*WHAT IS BEING ASKED:* In your copy, each line below is repeated exactly and no image appears.

(DATA UNDER STUDY)

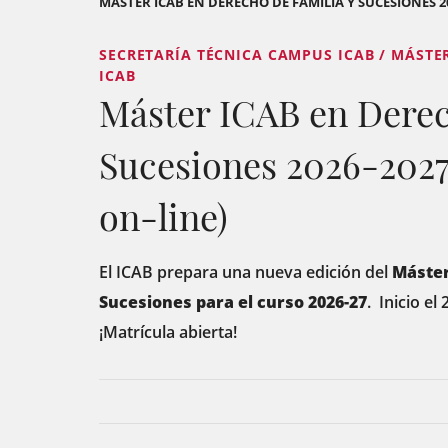
MÁSTER ICAB EN DERECHO DE FAMILIA Y SUCESIONES 20
SECRETARÍA TÉCNICA CAMPUS ICAB / MÁST
ICAB
Máster ICAB en Derec
Sucesiones 2026-2027 
on-line)
El ICAB prepara una nueva edición del
Máster
Sucesiones para el curso 2026-27
.
Inicio el
¡Matrícula abierta!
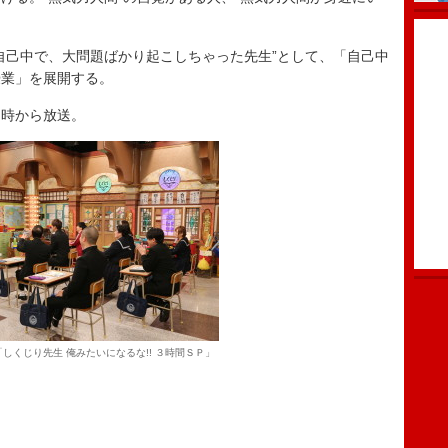
己中で、大問題ばかり起こしちゃった先生”として、「自己中
授業」を展開する。
時から放送。
しくじり先生 俺みたいになるな!! ３時間ＳＰ」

(End DATA UNDER STUDY)

*TASK RESPONSE:*
MÁSTER ICAB EN DERECHO DE FAMILIA Y SUCESIONES 20
SECRETARÍA TÉCNICA CAMPUS ICAB / MÁST
ICAB
Máster ICAB en Derec
Sucesiones 2026-2027 
on-line)
El ICAB prepara una nueva edición del
Máster
Sucesiones para el curso 2026-27
.
Inicio el
¡Matrícula abierta!
己中で、大問題ばかり起こしちゃった先生”として、「自己中
授業」を展開する。
時から放送。
しくじり先生 俺みたいになるな!! ３時間ＳＰ」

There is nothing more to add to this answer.